The body needs somewhere between 9-15 mg of iron per day. The body’s iron balance is carefully regulated by hepcidin, a peptide hormone that is produced in the liver.
People who live or exercise in places high above sea level automatically have increased levels of hemoglobin and a subsequent increase in the production of erythropoietin (also known as EPO). Increased EPO steps up the production of red blood cells in the bone marrow. Consequently, high-altitude training increases the blood formation, the energy turnover, and the performance. People who engage in high-altitude training should make sure their ferritin levels are higher (above 50 ng/mL) because of the increased need for iron in low-oxygen surroundings.

Iron deficiency lowers your performance and many other functions

Iron deficiency can occur with or without anemia. Iron deficiency without anemia occurs when ferritin levels (according to WHO) are low (under 30 mcg/L) and hemoglobin levels are normal (above 130/120 g/L for men/women). But the jury is still out with regarding to setting optimal ferritin levels for athletes.
Iron deficiency is quite common among athletes and is caused by several factors such as increased energy turnover, loss of iron during training due to hemolysis (the breakdown of red blood cells), perspiration, etc. In addition, women are vulnerable to iron deficiency because they lose blood during their menstrual period.
Also, many athletes eat too few calories or don’t eat a sufficiently balanced diet with enough iron sources. It is also important to mention that the iron from a plant-based diet does not get absorbed as easily as iron from animal foods. This problem is very relevant now because of the vegetarian/vegan trend.
Low stomach acid, antacid use, and too little vitamin C can also inhibit the body’s ability to absorb iron.
Iron deficiency impairs many of the functions that are needed by athletes for optimal performance. They risk impaired physical performance, poor coordination and concentration, tiredness, mood swings, impaired immune defense, infections, and poor recovery after training and competition.

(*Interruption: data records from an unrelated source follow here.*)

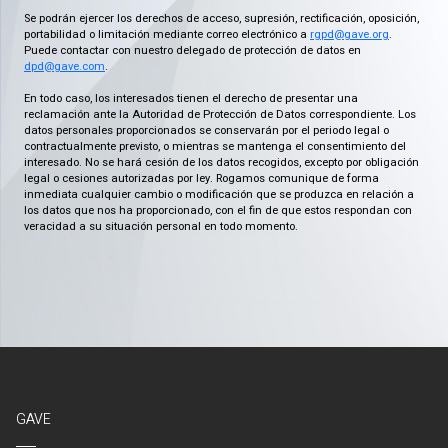
Se podrán ejercer los derechos de acceso, supresión, rectificación, oposición,
portabilidad o limitación mediante correo electrónico a
rgpd@gave.org
.
Puede contactar con nuestro delegado de protección de datos en
dpd@gave.com
.
En todo caso, los interesados tienen el derecho de presentar una
reclamación ante la Autoridad de Protección de Datos correspondiente. Los
datos personales proporcionados se conservarán por el periodo legal o
contractualmente previsto, o mientras se mantenga el consentimiento del
interesado. No se hará cesión de los datos recogidos, excepto por obligación
legal o cesiones autorizadas por ley. Rogamos comunique de forma
inmediata cualquier cambio o modificación que se produzca en relación a
los datos que nos ha proporcionado, con el fin de que estos respondan con
veracidad a su situación personal en todo momento.
GAVE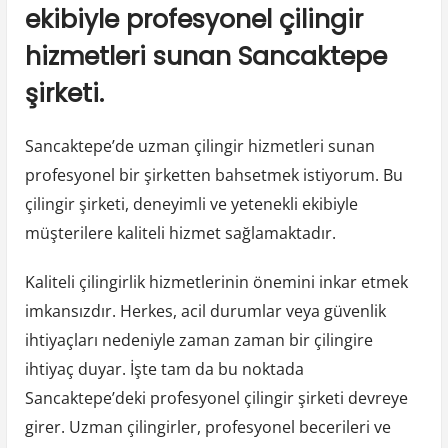
ekibiyle profesyonel çilingir
hizmetleri sunan Sancaktepe
şirketi.
Sancaktepe’de uzman çilingir hizmetleri sunan
profesyonel bir şirketten bahsetmek istiyorum. Bu
çilingir şirketi, deneyimli ve yetenekli ekibiyle
müşterilere kaliteli hizmet sağlamaktadır.
Kaliteli çilingirlik hizmetlerinin önemini inkar etmek
imkansızdır. Herkes, acil durumlar veya güvenlik
ihtiyaçları nedeniyle zaman zaman bir çilingire
ihtiyaç duyar. İşte tam da bu noktada
Sancaktepe’deki profesyonel çilingir şirketi devreye
girer. Uzman çilingirler, profesyonel becerileri ve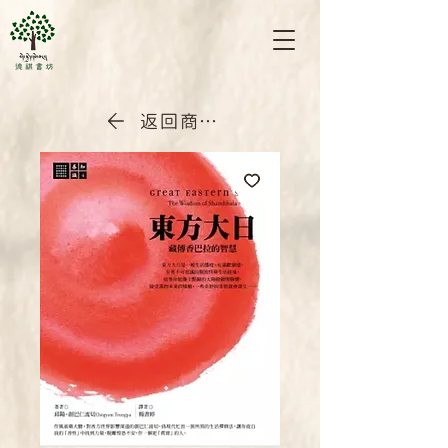
返回商店首頁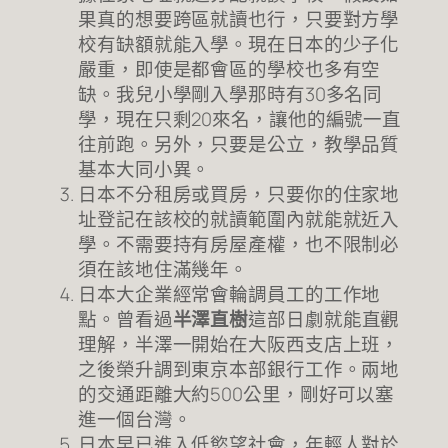
果真的想要跨區就讀也行，只要對方學
校有缺額就能入學。現在日本的少子化
嚴重，即使是都會區的學校也多有空
缺。我兒小學剛入學那時有30多名同
學，現在只剩20來名，讓他的編號一直
往前跑。另外，只要是公立，教學品質
基本大同小異。
日本不分租房或買房，只要你的住家地
址登記在該校的就讀範圍內就能就近入
學。不需要持有房屋產權，也不限制必
須在該地住滿幾年。
日本大企業經常會輪調員工的工作地
點。曾看過
半澤直樹
這部日劇就能直觀
理解，半澤一開始在大阪西支店上班，
之後榮升調到東京本部銀行工作。兩地
的交通距離大約500公里，剛好可以塞
進一個台灣。
日本早已進入低慾望社會，年輕人對於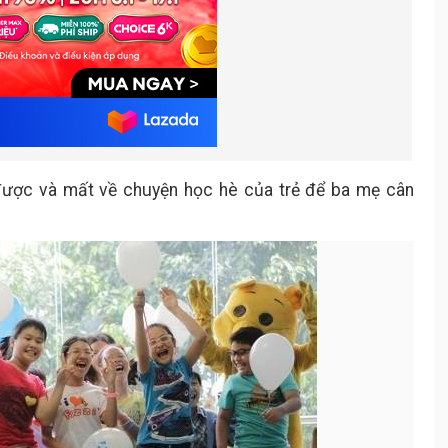
 được và mất về chuyện học hè của trẻ để ba mẹ cân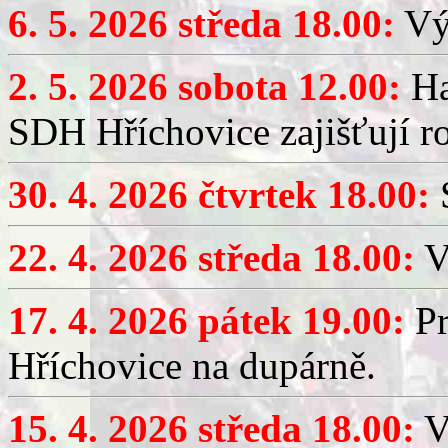
6. 5. 2026 středa 18.00:
Výč
2. 5. 2026 sobota 12.00:
Ha
SDH Hříchovice zajišťují r
30. 4. 2026 čtvrtek 18.00:
S
22. 4. 2026 středa 18.00:
V
17. 4. 2026 pátek 19.00:
Pr
Hříchovice na dupárně.
15. 4. 2026 středa 18.00:
Vý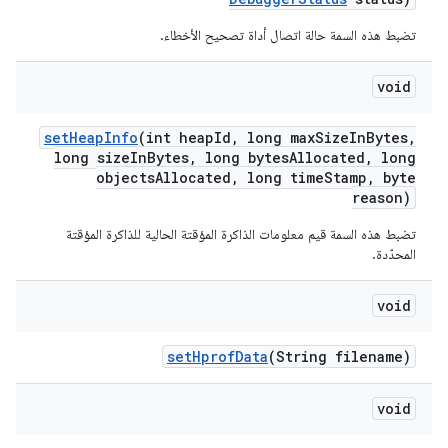
تضبط هذه السمة حالة اتصال أداة تصحيح الأخطاء.
void
set
Heap
Info
(int heap
Id
,
long max
Size
In
Bytes
,
long size
In
Bytes
,
long bytes
Allocated
,
long
objects
Allocated
,
long time
Stamp
,
byte
reason)
تضبط هذه السمة قيم معلومات الذاكرة المؤقتة الحالية للذاكرة المؤقتة
المحدّدة.
void
set
Hprof
Data
(String filename)
void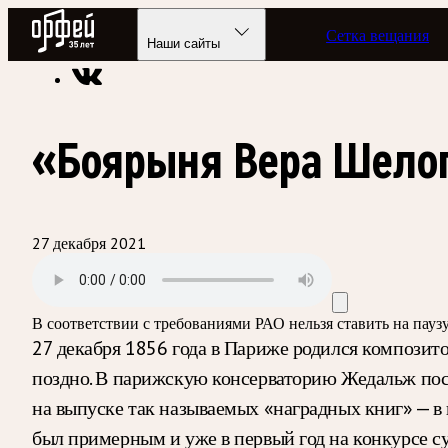
Радио Орфей
Сетка вещания
Радио классической музыки «Орфей»
Подкасты
Этот день
Наши сайты
«Боярыня Вера Шело
27 декабря 2021
В соответствии с требованиями
РАО
нельзя ставить на пау
27 декабря 1856 года в Париже родился композито
поздно. В парижскую консерваторию Жедальж пост
на выпуске так называемых «наградных книг» — в
был примерным и уже в первый год на конкурсе су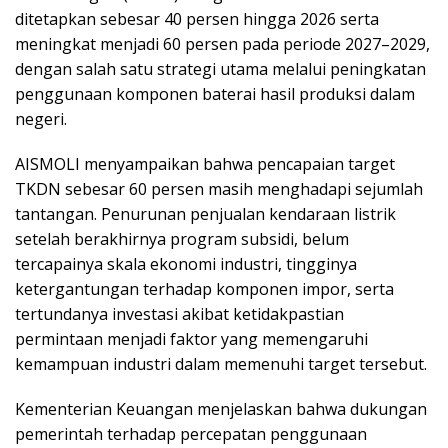
ditetapkan sebesar 40 persen hingga 2026 serta
meningkat menjadi 60 persen pada periode 2027–2029,
dengan salah satu strategi utama melalui peningkatan
penggunaan komponen baterai hasil produksi dalam
negeri.
AISMOLI menyampaikan bahwa pencapaian target
TKDN sebesar 60 persen masih menghadapi sejumlah
tantangan. Penurunan penjualan kendaraan listrik
setelah berakhirnya program subsidi, belum
tercapainya skala ekonomi industri, tingginya
ketergantungan terhadap komponen impor, serta
tertundanya investasi akibat ketidakpastian
permintaan menjadi faktor yang memengaruhi
kemampuan industri dalam memenuhi target tersebut.
Kementerian Keuangan menjelaskan bahwa dukungan
pemerintah terhadap percepatan penggunaan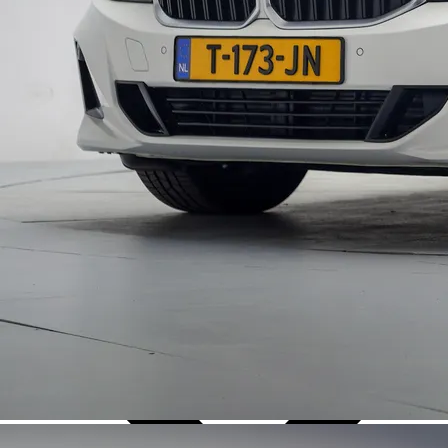
Over Ons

How to treat iron deficiency

If you are iron-deficient, you should make sure to get plenty of iron from a healthy, balanced, and varied diet. It is easier for the body to absorb iron from animal sources (heme iron) such as liver, meat, and eggs than non-heme iron from plant foods like wholegrains, spinach, and red beets. According to the review article, iron supplements work best in athletes with low iron status, and the effect is greatest in those with an actual iron deficiency.
High-altitude training may call for iron supplementation because it helps optimize the body’s EPO production. This is also the case if you already have normal iron deposits. But iron supplements should be taken with caution.
It is also important to eat a diet with enough calories because this is important for the synthesis of hepcidin that regulates the body’s iron status. In addition, having optimal levels of vitamin D and vitamin B12 contributes to an improved iron status by way of other mechanisms, and this also helps prevent anemia. Because iron works as a free radical catalyst, it is also important to get plenty of protective antioxidants that can protect against this.


Andrea Solberg and Håkon Reikvam. Iron Status and Physical Performance in Athletes. Life (Basel) 2023 Oct.